Introduction to AWS Networking for Data Engineers

Basic Principles of Cloud Networking

Understanding Networking in Cloud Computing

  • Networking involves setting up secure and efficient communication between cloud resources.

  • Key aspects include permissions, security, and connectivity between resources.

  • Proficiency in cloud networking builds through understanding core concepts and hands-on practice.

Importance of Networking in Data Engineering

  • Data engineers leverage networking to design and manage cloud-based data systems.

  • Networking ensures secure and seamless connections between data pipelines, databases, and applications.

  • Example: Deploying web apps with backend databases requires well-architected networking setups.

Core Networking Components

  • Virtual Private Clouds (VPCs): Isolated cloud networks for specific use cases.

  • Subnets: Subdivisions of a VPC to group resources based on access and security needs.

  • Gateways: Provide connectivity between resources and the Internet or other networks.

  • Route Tables: Define traffic routing rules for subnets.

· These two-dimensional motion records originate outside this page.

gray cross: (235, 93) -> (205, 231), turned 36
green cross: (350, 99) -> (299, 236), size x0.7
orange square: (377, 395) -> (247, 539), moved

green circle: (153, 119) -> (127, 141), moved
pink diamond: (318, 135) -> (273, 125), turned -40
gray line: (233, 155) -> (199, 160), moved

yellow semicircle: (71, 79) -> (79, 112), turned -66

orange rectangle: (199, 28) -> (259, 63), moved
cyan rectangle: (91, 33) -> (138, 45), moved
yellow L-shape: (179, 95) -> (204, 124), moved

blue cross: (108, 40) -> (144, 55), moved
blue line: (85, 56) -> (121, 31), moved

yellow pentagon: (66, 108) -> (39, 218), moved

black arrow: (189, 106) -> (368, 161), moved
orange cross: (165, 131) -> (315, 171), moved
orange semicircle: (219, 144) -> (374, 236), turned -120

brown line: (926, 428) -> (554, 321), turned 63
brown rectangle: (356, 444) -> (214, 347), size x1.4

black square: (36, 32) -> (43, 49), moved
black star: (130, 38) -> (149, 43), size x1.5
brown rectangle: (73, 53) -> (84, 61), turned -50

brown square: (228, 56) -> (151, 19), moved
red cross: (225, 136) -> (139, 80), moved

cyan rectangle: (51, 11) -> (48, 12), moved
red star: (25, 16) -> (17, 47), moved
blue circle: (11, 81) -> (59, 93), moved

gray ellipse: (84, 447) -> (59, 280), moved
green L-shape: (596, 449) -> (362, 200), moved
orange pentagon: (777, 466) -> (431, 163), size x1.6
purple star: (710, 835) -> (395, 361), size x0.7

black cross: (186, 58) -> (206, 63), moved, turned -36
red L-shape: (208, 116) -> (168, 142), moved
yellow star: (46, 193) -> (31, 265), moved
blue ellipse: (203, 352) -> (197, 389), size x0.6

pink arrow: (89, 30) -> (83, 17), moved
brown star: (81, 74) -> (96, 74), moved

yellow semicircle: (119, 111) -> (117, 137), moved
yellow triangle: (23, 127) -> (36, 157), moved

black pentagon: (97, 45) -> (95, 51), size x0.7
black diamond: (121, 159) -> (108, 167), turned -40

  • Security Groups and Network Access Control Lists (NACLs): Manage inbound and outbound traffic to resources.

Setting Up a VPC in AWS

What is a VPC?

  • A Virtual Private Cloud (VPC) is a virtual network in the cloud that is logically isolated from other networks.

  • AWS accounts come with a default VPC; however, custom VPCs are preferred for real-world applications.

Steps to Create a VPC

  • Access the AWS Console and open the VPC dashboard.

  • Click “Create VPC,” provide a name, and define an IPv4 CIDR block.

  • Example: Use 10.0.0.0/16 for the CIDR block, allowing resources to use private IPs ranging from 10.0.x.x .

Key Considerations for VPCs

  • A VPC can span all availability zones (AZs) within its region.

  • Resources in the same VPC can communicate, while cross-VPC communication requires additional configuration.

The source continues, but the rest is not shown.